报告题目：Multifunctional and stimuli responsive polypeptides
报 告 人：Timothy Deming教授 Chemistry and Biochemistry Department and Bioengineering Department, UCLA
Timothy J. Deming received a B.S. in Chemistry from the University of California, Irvine in 1989, and graduated with a Ph.D. in Chemistry from the University of California, Berkeley, in 1993. After a NIH postdoctoral fellowship at the University of Massachusetts, Amherst with David Tirrell, he joined the faculty in the Materials Department at the University of California, Santa Barbara in 1995. Here he held a joint appointment in the Materials and Chemistry Departments where he was promoted to Associate Professor in 1999 and Full Professor in 2003. His appointment is now as Professor of Bioengineering and Professor of Chemistry and Biochemistry at the University of California Los Angeles. He served as the Chairman of the Bioengineering Department at UCLA from 2006 to2011. He is a leader in the fields of polypeptide synthesis, self-assembly of block copolypeptides, and use of polypeptides in biology, for which he has received awards from the National Science Foundation, the Office of Naval Research, The Arnold and Mabel Beckman Foundation, the Alfred P. Sloan Foundation, the Camille and Henry Dreyfus Foundation, the Materials Research Society, and the IUPAC Macromolecular Division. He is a Fellow of the American Institute of Medical and Biological Engineering, and recently received the Fulbright-Tocqueville Distinguished Chair Award.
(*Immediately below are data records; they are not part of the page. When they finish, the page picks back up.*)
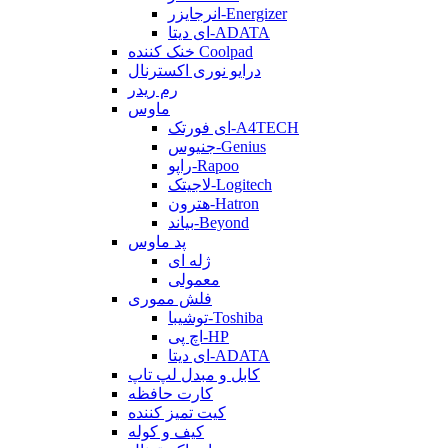
انرجایزر-Energizer
ای دیتا-ADATA
خنک کننده Coolpad
درایو نوری اکسترنال
رم ریدر
ماوس
ای فورتک-A4TECH
جنیوس-Genius
راپو-Rapoo
لاجیتک-Logitech
هترون-Hatron
بیاند-Beyond
پد ماوس
ژله ای
معمولی
فلش مموری
توشیبا-Toshiba
اچ پی-HP
ای دیتا-ADATA
کابل و مبدل لپ تاپ
کارت حافظه
کیت تمیز کننده
کیف و کوله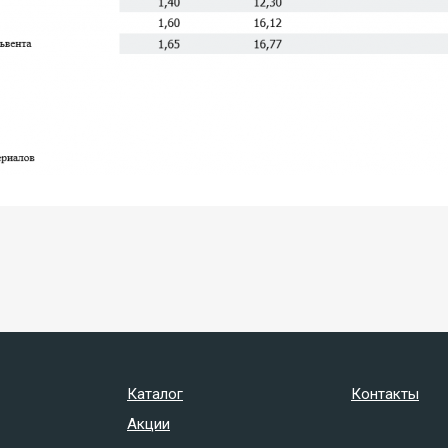
Каталог
Контакты
Акции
Our lab has pursued development of synthetic methods to allow incorporation of unprecedented levels of functionality into polypeptide materials. We report on the design and properties of stimuli responsive polypeptide motifs that are able to respond differently to different individual stimuli, such as redox, temperature, or enzymes. These materials allow multimodal switching of polypeptide properties to obtain desirable features, such as coupled responses to multiple external inputs. The reversible, multi-responsive nature of these polypeptides makes them particularly attractive as components in molecular devices or nanoscale assemblies capable of sequential, or triggered, responses to different stimuli, akin to switches capable of performing Boolean-like operations. The incorporation of these motifs into self-assembled materials such as hydrogels will be described.